Ukrainian-anti-aircraft-gunners

Important Takeaways:

  • NATO Must ‘Wake Up’ to Putin’s Trap, Russia’s Neighbor Warns
  • Gathered at the Munich Security Conference in southern Germany this weekend, the mood among Western leaders was notably subdued. The elation of Ukraine’s survival and subsequent battlefield victories of 2022 are now distant in the rearview mirror. Ahead lies an open-ended bloody conflict, in which a Ukrainian victory—as set out by Kyiv—appears increasingly ambitious.
  • Lativa, like its fellow Baltic neighbors, has been in the vanguard of pushing for greater aid for Ukraine and harsher measures on Russia. Latvia has donated more than 1 percent of its GDP to assist Ukraine’s defense, and Riga is also among the top NATO military spending in GDP terms.
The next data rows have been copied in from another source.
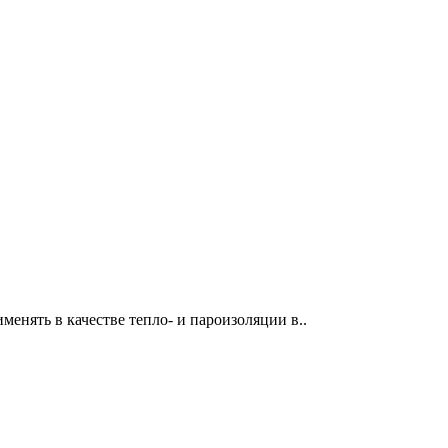
енять в качестве тепло- и пароизоляции в..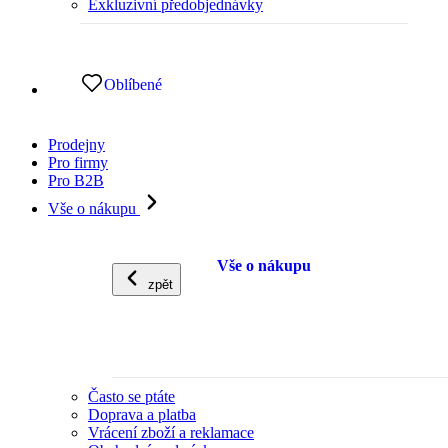
Exkluzivní předobjednávky
Oblíbené
Prodejny
Pro firmy
Pro B2B
Vše o nákupu
Vše o nákupu
zpět
Často se ptáte
Doprava a platba
Vrácení zboží a reklamace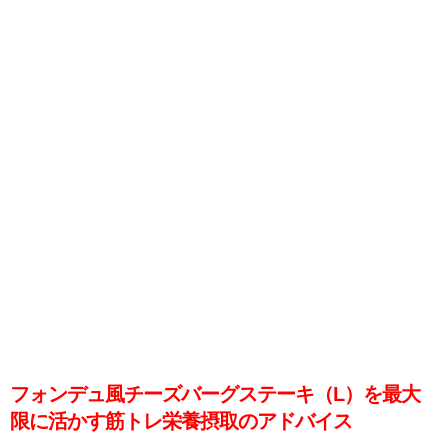
フォンデュ風チーズバーグステーキ（L）を最大
限に活かす筋トレ栄養摂取のアドバイス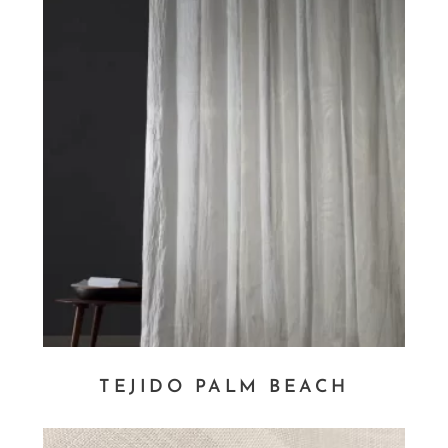
TEJIDO PALM BEACH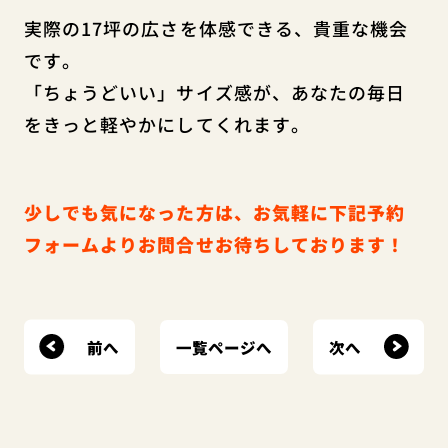
実際の17坪の広さを体感できる、貴重な機会
です。
「ちょうどいい」サイズ感が、あなたの毎日
をきっと軽やかにしてくれます。
少しでも気になった方は、お気軽に下記予約
フォームよりお問合せお待ちしております！
前へ
次へ
一覧ページへ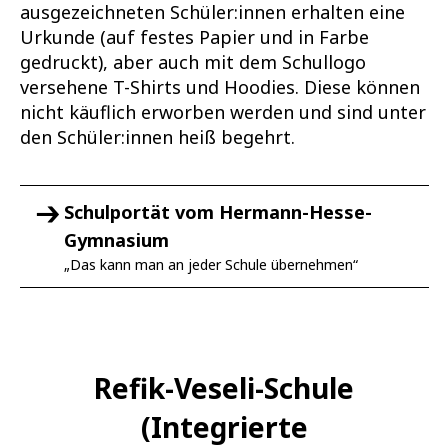
ausgezeichneten Schüler:innen erhalten eine
Urkunde (auf festes Papier und in Farbe
gedruckt), aber auch mit dem Schullogo
versehene T-Shirts und Hoodies. Diese können
nicht käuflich erworben werden und sind unter
den Schüler:innen heiß begehrt.
Schulportät vom Hermann-Hesse-
Gymnasium
„Das kann man an jeder Schule übernehmen“
Refik-Veseli-Schule
(
Integrierte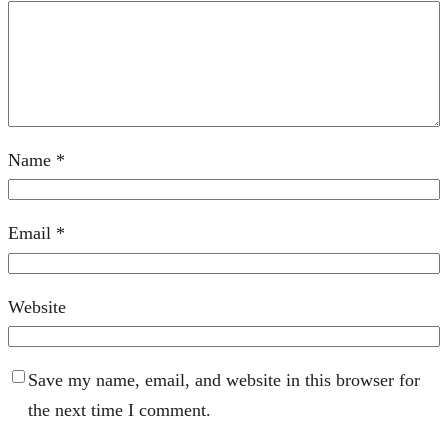
Name
*
Email
*
Website
Save my name, email, and website in this browser for
the next time I comment.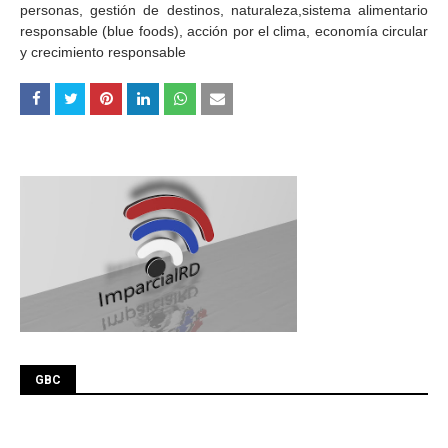
personas, gestión de destinos, naturaleza,sistema alimentario
responsable (blue foods), acción por el clima, economía circular
y crecimiento responsable
GBC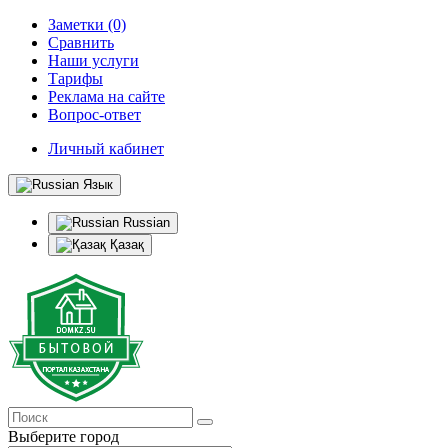
Заметки (0)
Сравнить
Наши услуги
Тарифы
Реклама на сайте
Вопрос-ответ
Личный кабинет
Язык
Russian
Қазақ
Выберите город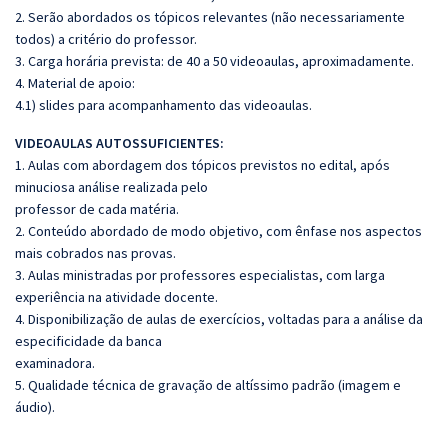
2. Serão abordados os tópicos relevantes (não necessariamente
todos) a critério do professor.
3. Carga horária prevista: de 40 a 50 videoaulas, aproximadamente.
4. Material de apoio:
4.1) slides para acompanhamento das videoaulas.
VIDEOAULAS AUTOSSUFICIENTES:
1. Aulas com abordagem dos tópicos previstos no edital, após
minuciosa análise realizada pelo
professor de cada matéria.
2. Conteúdo abordado de modo objetivo, com ênfase nos aspectos
mais cobrados nas provas.
3. Aulas ministradas por professores especialistas, com larga
experiência na atividade docente.
4. Disponibilização de aulas de exercícios, voltadas para a análise da
especificidade da banca
examinadora.
5. Qualidade técnica de gravação de altíssimo padrão (imagem e
áudio).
  • Latvia’s Prime Minister Evika Silina said “Such a regime as Putin’s regime, he is using our own values against us, our own tools against us, our own international treaties against us,” she said. “They know it’s our weakness.”
  • “We have to remember that we are policy makers, we can change our rules, but still remain true to the same values. It is very important to remember that.”
  • “We are the front runners, we are at the front line,” Silina said. Other NATO allies are warning that the alliance faces a resurgent Russian military threat within less than a decade, despite Moscow’s mauling in Ukraine.
  • “I cannot say there is a three- or five-year timeline for the threat, but we understand,” Silina said to those warnings. “We see Ukraine winning. But yes, after this, Russia will again gain capabilities to attack someone else. And it could be five years, it could be three years, it depends which tools they will decide to use.”